__REQUIRED ACTION__. Check every line of the data below for "CLOUDS". Copy each one that has it.

__Saved data entries__.
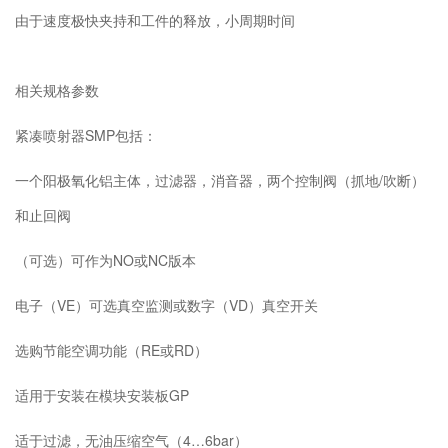
由于速度极快夹持和工件的释放，小周期时间
相关规格参数
紧凑喷射器SMP包括：
一个阳极氧化铝主体，过滤器，消音器，两个控制阀（抓地/吹断）
和止回阀
（可选）可作为NO或NC版本
电子（VE）可选真空监测或数字（VD）真空开关
选购节能空调功能（RE或RD）
适用于安装在模块安装板GP
适于过滤，无油压缩空气（4…6bar）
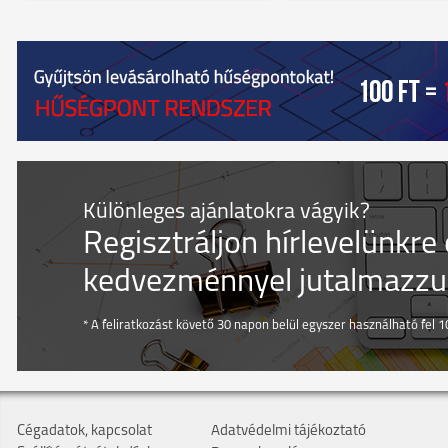
Különleges ajánlatokra vágyik?
Regisztráljon hírlevelünkre
kedvezménnyel jutalmazzuk
* A feliratkozást követő 30 napon belül egyszer használható fel 10
Cégadatok, kapcsolat
Adatvédelmi tájékoztató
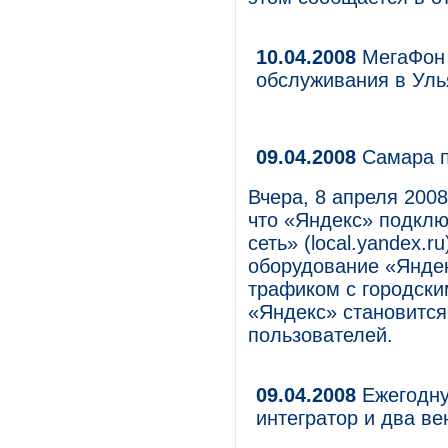
10.04.2008
МегаФон 
обслуживания в Уль
09.04.2008
Самара п
Вчера, 8 апреля 200
что «Яндекс» подкл
сеть» (local.yandex.r
оборудование «Яндек
трафиком с городски
«Яндекс» становитс
пользователей.
09.04.2008
Ежегодну
интегратор и два в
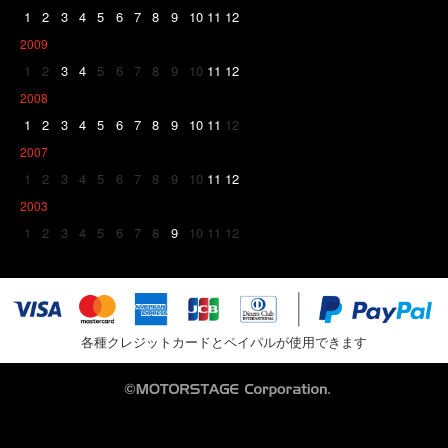
1
2
3
4
5
6
7
8
9
10
11
12
2009
1
2
3
4
5
6
7
8
9
10
11
12
2008
1
2
3
4
5
6
7
8
9
10
11
12
2007
1
2
3
4
5
6
7
8
9
10
11
12
2003
1
2
3
4
5
6
7
8
9
10
11
12
各種クレジットカードとペイパルが使用できます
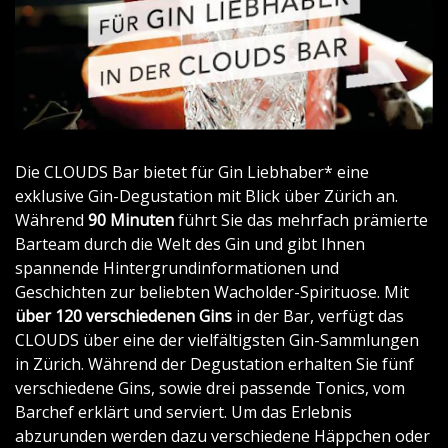
Die CLOUDS Bar bietet für Gin Liebhaber* eine
exklusive Gin-Degustation mit Blick über Zürich an.
Während
90 Minuten
führt Sie das mehrfach prämierte
Barteam durch die Welt des Gin und gibt Ihnen
spannende Hintergrundinformationen und
Geschichten zur beliebten Wacholder-Spirituose. Mit
über 120 verschiedenen Gins
in der Bar, verfügt das
CLOUDS über eine der vielfältigsten Gin-Sammlungen
in Zürich. Während der Degustation erhalten Sie fünf
verschiedene Gins, sowie drei passende Tonics, vom
Barchef erklärt und serviert. Um das Erlebnis
abzurunden werden dazu verschiedene Häppchen oder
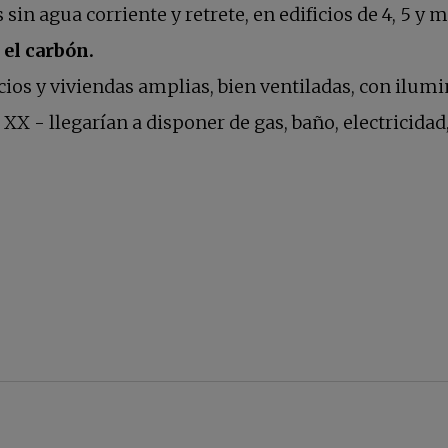
sin agua corriente y retrete, en edificios de 4, 5 y 
 el carbón.
cios y viviendas amplias, bien ventiladas, con ilum
 XX - llegarían a disponer de gas, baño, electricidad,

__SOLUTION TO THIS EXERCISE__.
Die CLOUDS Bar bietet für Gin Liebhaber* eine
CLOUDS über eine der vielfältigsten Gin-Sammlungen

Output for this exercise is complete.